Sebastian: Natürlich können wir uns in diesem Amt auch persönlich entwickeln. Wir beide sind Studenten und haben nicht eine 40-jährige Praxiserfahrung vorzuweisen. Deswegen erhoffe ich mir natürlich auch, dass wir an diesem Amt persönlich wachsen und reifen können.
Sebastian: Mir ist das Studium wichtig und ich will unbedingt auch während meinem Amt gewisse Kurse machen und einige Credits ablegen. Die Präsenz in der Uni ist meines Erachtens für die Arbeit in der SHSG und insbesondere auch als Präsident unerlässlich, nicht zuletzt deshalb, weil nur ein an der Universität, in Vorlesungen und Übungen anwesender Studentenschaftspräsident wissen kann, wo die Sorgen und Nöte der Studierenden genau liegen.
Bei einem so intensiven Amt muss man sich natürlich auch auf den Anderen verlassen können. Welche Qualitäten muss ein Teampartner für euch haben? Was schätzt ihr aneinander besonders?Sebastian: Ich schätze an Andre seine Zuverlässigkeit und sein Mitdenken, sowie seine schnelle Auffassungsgabe und den unkomplizierten Umgang.

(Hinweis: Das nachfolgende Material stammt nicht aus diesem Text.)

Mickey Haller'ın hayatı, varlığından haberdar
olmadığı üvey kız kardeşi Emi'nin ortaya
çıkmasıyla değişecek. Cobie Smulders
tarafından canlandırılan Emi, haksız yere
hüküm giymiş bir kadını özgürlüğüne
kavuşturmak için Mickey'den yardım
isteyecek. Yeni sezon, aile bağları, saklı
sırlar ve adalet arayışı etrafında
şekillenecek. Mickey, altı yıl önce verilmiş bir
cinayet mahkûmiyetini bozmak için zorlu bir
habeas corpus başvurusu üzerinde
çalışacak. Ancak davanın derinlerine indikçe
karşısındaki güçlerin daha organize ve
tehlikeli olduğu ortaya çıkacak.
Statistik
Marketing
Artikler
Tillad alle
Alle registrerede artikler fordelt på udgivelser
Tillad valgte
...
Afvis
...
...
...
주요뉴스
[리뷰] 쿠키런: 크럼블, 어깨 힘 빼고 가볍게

Andre: An Sebastian schätze ich vor allem, dass er eine sehr strukturierte Arbeitsweise besitzt und Probleme offen und direkt anspricht.

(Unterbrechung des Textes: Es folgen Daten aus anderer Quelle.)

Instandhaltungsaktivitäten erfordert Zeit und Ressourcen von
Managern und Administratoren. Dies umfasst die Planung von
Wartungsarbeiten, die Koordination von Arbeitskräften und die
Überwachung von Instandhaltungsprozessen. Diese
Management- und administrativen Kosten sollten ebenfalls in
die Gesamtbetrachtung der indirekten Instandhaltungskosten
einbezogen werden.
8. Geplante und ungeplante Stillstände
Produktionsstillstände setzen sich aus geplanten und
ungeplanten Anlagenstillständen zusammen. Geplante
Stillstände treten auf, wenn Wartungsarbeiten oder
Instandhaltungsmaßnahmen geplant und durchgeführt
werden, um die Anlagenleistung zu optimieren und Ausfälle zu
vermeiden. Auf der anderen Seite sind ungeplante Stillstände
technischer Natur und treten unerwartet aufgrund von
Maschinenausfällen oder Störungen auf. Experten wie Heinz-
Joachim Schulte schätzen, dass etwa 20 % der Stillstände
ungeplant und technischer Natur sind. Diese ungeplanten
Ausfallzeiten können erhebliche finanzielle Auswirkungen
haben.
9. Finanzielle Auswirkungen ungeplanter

Andre: Die Diversität ist für uns entscheidend, so ist es für uns wichtig, dass wir auch die eine oder andere motivierte und engagierte Dame überzeugen können, bei uns im Vorstand mitzuwirken. Auch ist für uns klar, dass wir keine Reduzierung auf ein reines «Schweizer Team» suchen, sondern auch motivierte Ausländer aktiv bitten, sich für einen Vorstandsposten zu bewerben. Natürlich sind die Mehrheit der Studierenden Schweizer, dennoch gilt es auch die Interessen der ausländischen Minderheiten mit in die Vorstandsarbeit einfliessen zu lassen.
Andre, du wirst im nächsten Jahr ja vor allem nach Innen tätig sein. Als Personalverantwortlicher hast du sicher überzeugende Argumente parat: Wieso sollte ich mich als Vorstand bei euch bewerben? Was erwartet mich? Wie wird die Stimmung?Andre: Ich denke, eine solche Vorstandsposition ist eine einmalige Erfahrung und prägt einen fürs Leben. Wir beide – Sebastian und ich – sind ein eingespieltes Team und pflegen einen lockeren und lässigen Umgang miteinander und können gewisse Dinge auch mal bei einem Bier in einem Gartenrestaurant besprechen.
Sebastian: Auf alle Fälle, das ist so. Dennoch muss ich sagen, dass ich vor allem dann, wenn es um die gewissenhafte Erledigung von Aufgaben und Pendenzen geht, kein Pardon kenne und mir auch sehr viel an einer gewissen Disziplin und an korrekten Abläufen liegt. Das liegt wohl daran, dass ich eine ganze Weile im Militärdienst war. Ganz nach dem Motto: Zuerst die Arbeit, dann das Vergnügen.